__WHAT TO WORK ON__
In the data below, how many lines contain the string "ambiente"? Reply with the number only.

--- EXERCISE DATA Enclosed Below ---

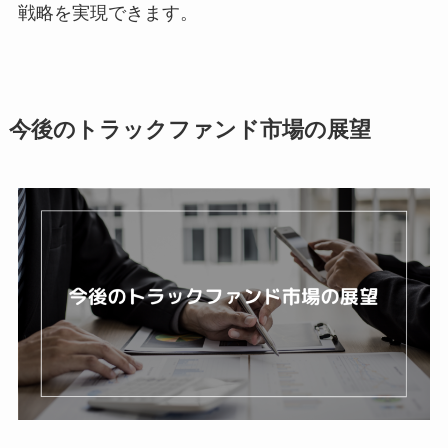
戦略を実現できます。
今後のトラックファンド市場の展望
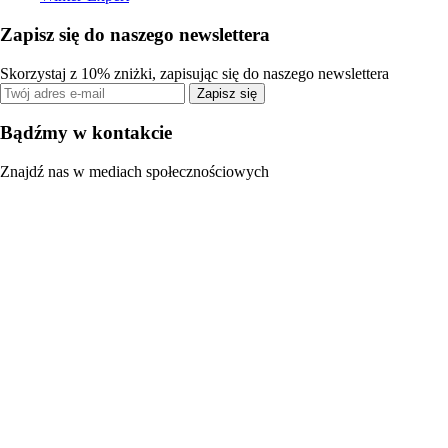
Zapisz się do naszego newslettera
Skorzystaj z 10% zniżki, zapisując się do naszego newslettera
Zapisz się
Bądźmy w kontakcie
Znajdź nas w mediach społecznościowych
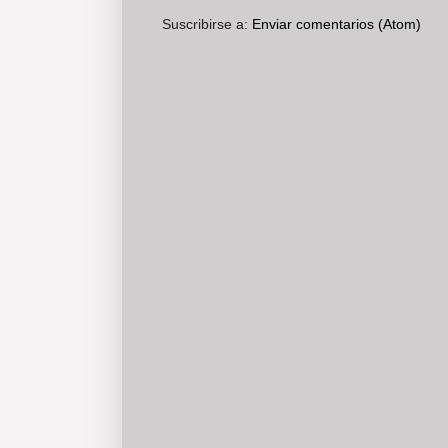
Suscribirse a:
Enviar comentarios (Atom)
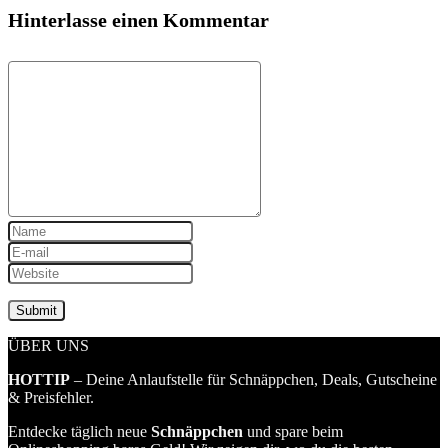
Hinterlasse einen Kommentar
ÜBER UNS
HOTTIP
– Deine Anlaufstelle für Schnäppchen, Deals, Gutscheine
& Preisfehler.
Entdecke täglich neue
Schnäppchen
und spare beim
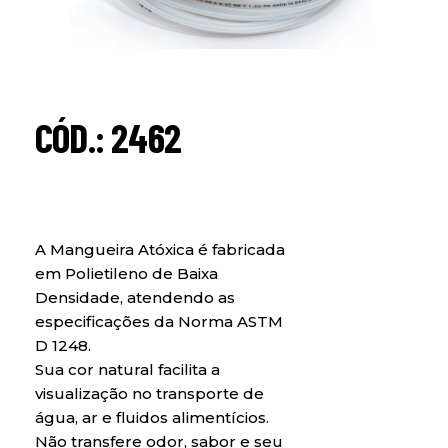
CÓD.: 2462
A Mangueira Atóxica é fabricada
em Polietileno de Baixa
Densidade, atendendo as
especificações da Norma ASTM
D 1248.
Sua cor natural facilita a
visualização no transporte de
água, ar e fluidos alimentícios.
Não transfere odor, sabor e seu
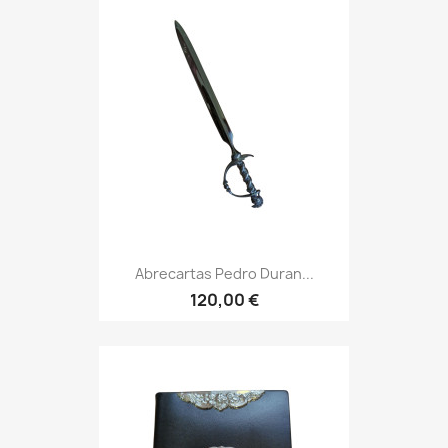
Abrecartas Pedro Duran...
120,00 €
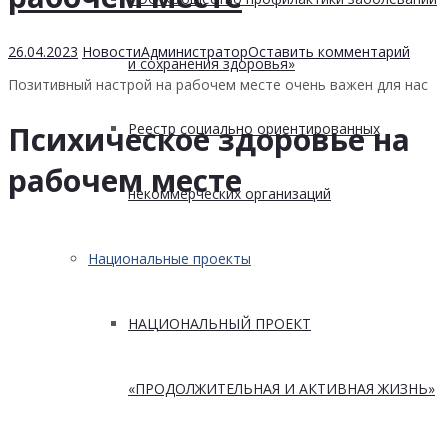
26.04.2023
Новости
Администратор
Оставить комментарий
и сохранения здоровья»
Позитивный настрой на рабочем месте очень важен для нас
Реестр социально ориентированных
Психическое здоровье на
рабочем месте
некоммерческих организаций
Национальные проекты
НАЦИОНАЛЬНЫЙ ПРОЕКТ
«ПРОДОЛЖИТЕЛЬНАЯ И АКТИВНАЯ ЖИЗНЬ»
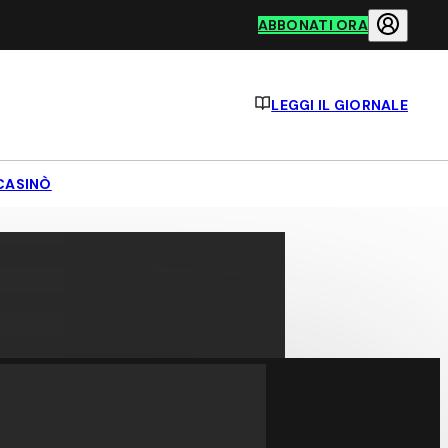
ABBONATI ORA
LEGGI IL GIORNALE
CASINÒ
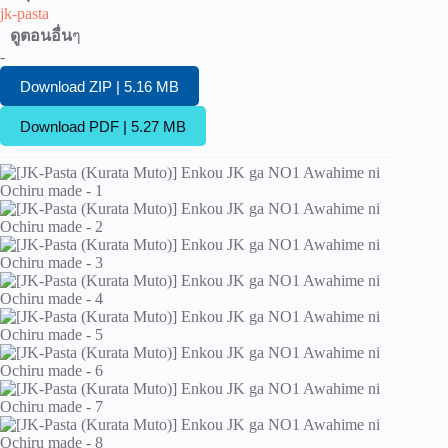
jk-pasta
ดูตอนอื่น
ๆ
-
Download ZIP | 5.16 MB
Download PDF | 5.27 MB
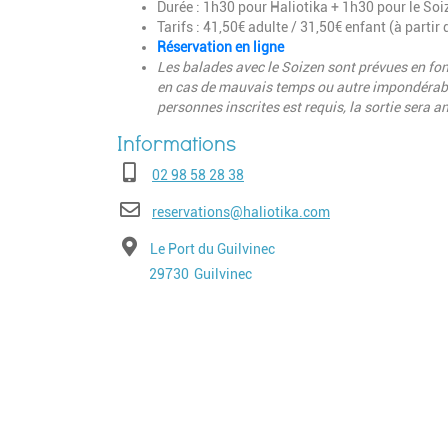
Durée : 1h30 pour Haliotika + 1h30 pour le Soi
Tarifs : 41,50€ adulte / 31,50€ enfant (à partir 
Réservation en ligne
Les balades avec le Soizen sont prévues en fon
en cas de mauvais temps ou autre impondérable
personnes inscrites est requis, la sortie sera a
Téléphone
02 98 58 28 38
E-mail
reservations@haliotika.com
Adresse
Le Port du Guilvinec
Code postal
Ville
29730
Guilvinec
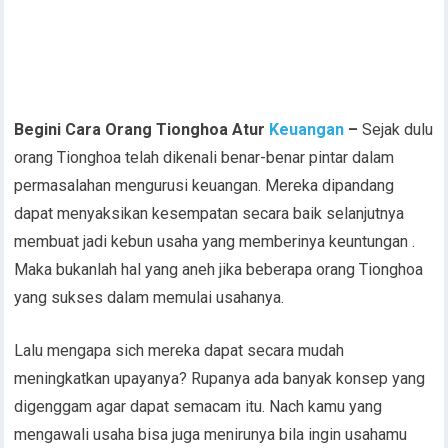
dapat menyaksikan kesempatan secara baik selanjutnya
membuat jadi kebun usaha yang memberinya keuntungan .
Maka bukanlah hal yang aneh jika beberapa orang Tionghoa
yang sukses dalam memulai usahanya.
Lalu mengapa sich mereka dapat secara mudah
meningkatkan upayanya? Rupanya ada banyak konsep yang
digenggam agar dapat semacam itu. Nach kamu yang
mengawali usaha bisa juga menirunya bila ingin usahamu
berkembang. Berikut ulasan lengkapnya.
Advertisement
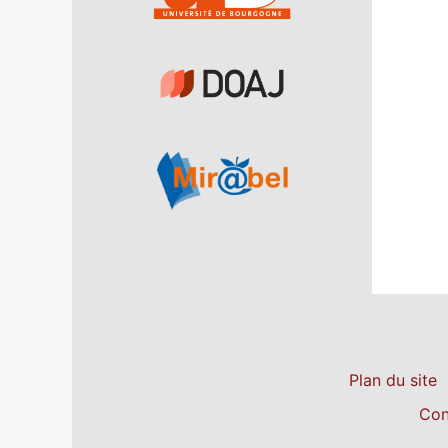
Plan du site
Con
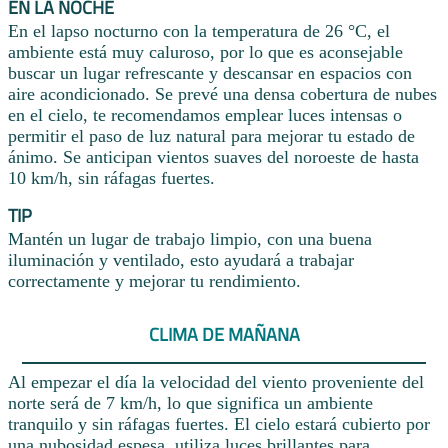
EN LA NOCHE
En el lapso nocturno con la temperatura de 26 °C, el
ambiente está muy caluroso, por lo que es aconsejable
buscar un lugar refrescante y descansar en espacios con
aire acondicionado. Se prevé una densa cobertura de nubes
en el cielo, te recomendamos emplear luces intensas o
permitir el paso de luz natural para mejorar tu estado de
ánimo. Se anticipan vientos suaves del noroeste de hasta
10 km/h, sin ráfagas fuertes.
TIP
Mantén un lugar de trabajo limpio, con una buena
iluminación y ventilado, esto ayudará a trabajar
correctamente y mejorar tu rendimiento.
CLIMA DE MAÑANA
Al empezar el día la velocidad del viento proveniente del
norte será de 7 km/h, lo que significa un ambiente
tranquilo y sin ráfagas fuertes. El cielo estará cubierto por
una nubosidad espesa, utiliza luces brillantes para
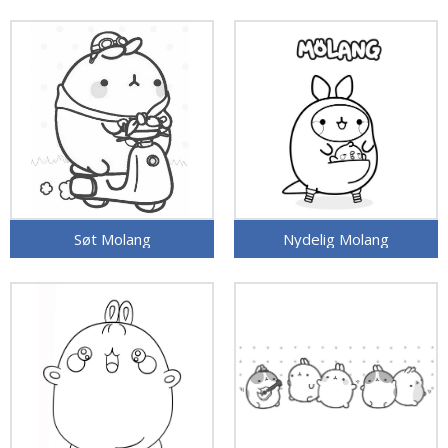
Søt Molang
Nydelig Molang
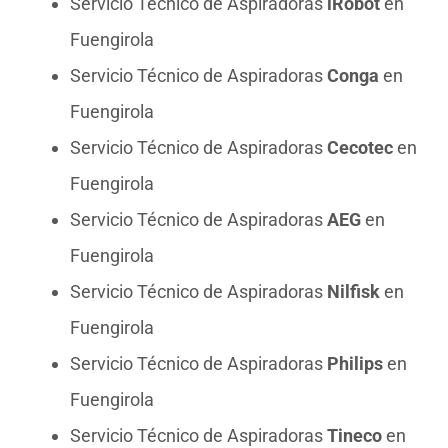
Servicio Técnico de Aspiradoras
iRobot
en
Fuengirola
Servicio Técnico de Aspiradoras
Conga
en
Fuengirola
Servicio Técnico de Aspiradoras
Cecotec
en
Fuengirola
Servicio Técnico de Aspiradoras
AEG
en
Fuengirola
Servicio Técnico de Aspiradoras
Nilfisk
en
Fuengirola
Servicio Técnico de Aspiradoras
Philips
en
Fuengirola
Servicio Técnico de Aspiradoras
Tineco
en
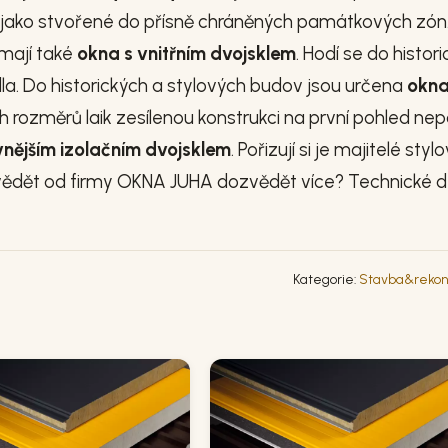
sou jako stvořené do přísně chráněných památkových zón
 mají také
okna s vnitřním dvojsklem
. Hodí se do histor
dla. Do historických a stylových budov jsou určena
okna
ch rozměrů laik zesílenou konstrukci na první pohled ne
 vnějším izolačním dvojsklem
. Pořizují si je majitelé styl
ědět od firmy OKNA JUHA dozvědět více? Technické de
Kategorie:
Stavba&rekon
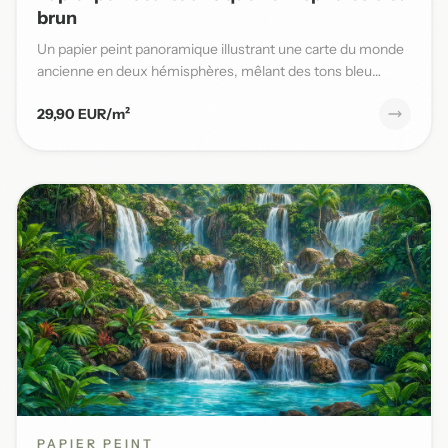
brun
Un papier peint panoramique illustrant une carte du monde
ancienne en deux hémisphères, mêlant des tons bleu
patiné et b...
29,90 EUR/m²
PAPIER PEINT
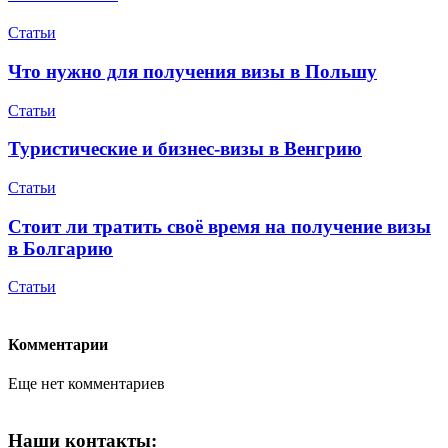
Статьи
Что нужно для получения визы в Польшу
Статьи
Туристические и бизнес-визы в Венгрию
Статьи
Стоит ли тратить своё время на получение визы
в Болгарию
Статьи
Комментарии
Еще нет комментариев
Наши контакты:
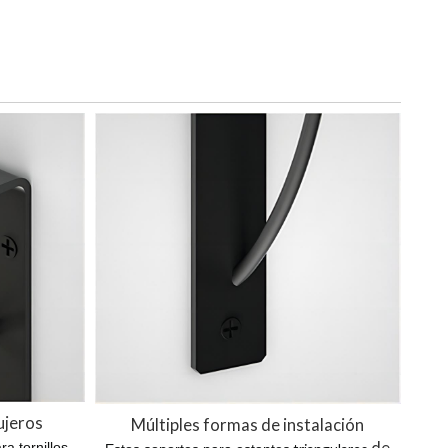
ujeros
Múltiples formas de instalación
a tornillos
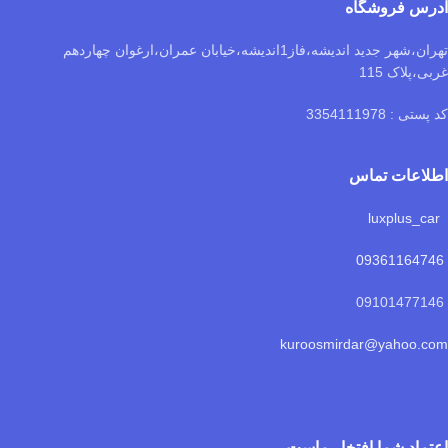
آدرس فروشگاه
تهران،شهر جدید اندیشه،فاز1اندیشه،خیابان عمران،ارغوان چهاردهم
غربی،پلاک 115
کد پستی : 3354111978
اطلاعات تماس
luxplus_car
09361164746
09101477146
kuroosmirdar@yahoo.com
اعتماد شما افتخار ماست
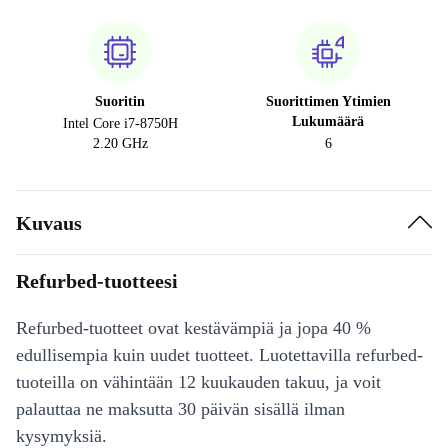
Suoritin
Suorittimen Ytimien
Lukumäärä
Intel Core i7-8750H
2.20 GHz
6
Kuvaus
Refurbed-tuotteesi
Refurbed-tuotteet ovat kestävämpiä ja jopa 40 %
edullisempia kuin uudet tuotteet. Luotettavilla refurbed-
tuoteilla on vähintään 12 kuukauden takuu, ja voit
palauttaa ne maksutta 30 päivän sisällä ilman
kysymyksiä.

--- End of Enclosed EXERCISE DATA ---

__EXERCISE ANSWER__
2